Soccer Mommy, “Soccer Mommy & Friends Singles Series”
Soccer Mommy & Friends Singles Series
Soccer Mommy’s color theory is, by many accounts, one of the best albums of 2020 (so far). Sophie Allison bottled that perfect musical Twilight Zone between ’90s nostalgia and the current female-led indie rock songwriting moment we’ve been blessed with over the past five years. That end-of-winter release was a kaleidoscope of emotions, colors, and styles that couldn’t be pinned to a specific decade.
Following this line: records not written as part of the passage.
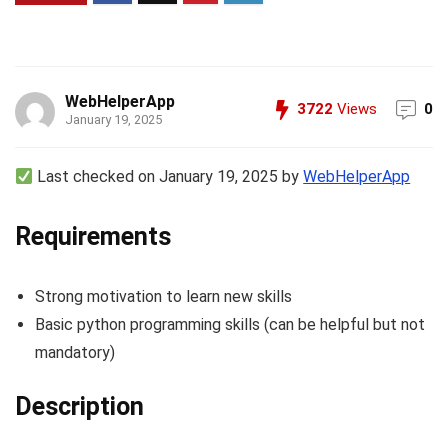
WebHelperApp
3722
Views
0
January 19, 2025
Last checked on January 19, 2025 by
WebHelperApp
Requirements
Strong motivation to learn new skills
Basic python programming skills (can be helpful but not
mandatory)
Description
Allison’s recently launched Soccer Mommy & Friends Singles Series is a four-volume rarities collection of demos, covers, remixes, and other curios from friends in the industry. The collaborating artists (Jay Som, Beabadoobee, MGMT’s Andrew VanWyngarden, and SASAMI) for the eight-track EP are fairly wide-ranging in styles, but many fall back into the tropes of bedroom-pop auteurs like Soccer Mommy.
Jay Som starts the series off well with a Vangelis vibe for a cover of Soccer Mommy’s “lucy.” Soccer Mommy flips back the favor with the twinkling slow-burn track “I Think You’re Alright,” originally heard on Melina Duterte’s 2016 split single.
The tracks with the MGMT frontman on Vol. 3 are some of the project’s best, and see VanWyngarden adding MGMT’s typically druggy haze to the color theory single “circle the drain” as his alter ego Gentle Dom. In turn, Soccer Mommy strips back the effects on one of her favorites, MGMT’s “Indie Rokkers,” turning it into a bedroom-pop anthem instead of a drugged out psychedelic stadium-rocker. There’s also a synergy between the two demo songs from Soccer Mommy and Beabadoobee. The two artists met in London and saw an immediate kinship in their songwriting styles. It shows on Vol. 2 as both demos resembled hushed, moonlit reveries with voice and guitar dissipating into the dark silence around them.
Probably the best song in this inaugural series is Allison’s forlorn cover of The Cars’ “Drive,” which closes out the EP. It’s delivered as a slow cruise heartbreaker, and Soccer Mommy makes it her own song with only an electric guitar and her voice. SASAMI does a similar magic trick to a lesser extent on a narcotized version of System of a Down’s “Toxicity.”
Money raised from the four-volume series (digital and vinyl) is also going to Oxfam America’s coronavirus relief fund and National Bail Out. An anonymous donor recently agreed to match every dollar raised by Soccer Mommy’s series up to $5,000, which will double the impact of your purchase on Bandcamp. Let’s hope there are more volumes in the near future.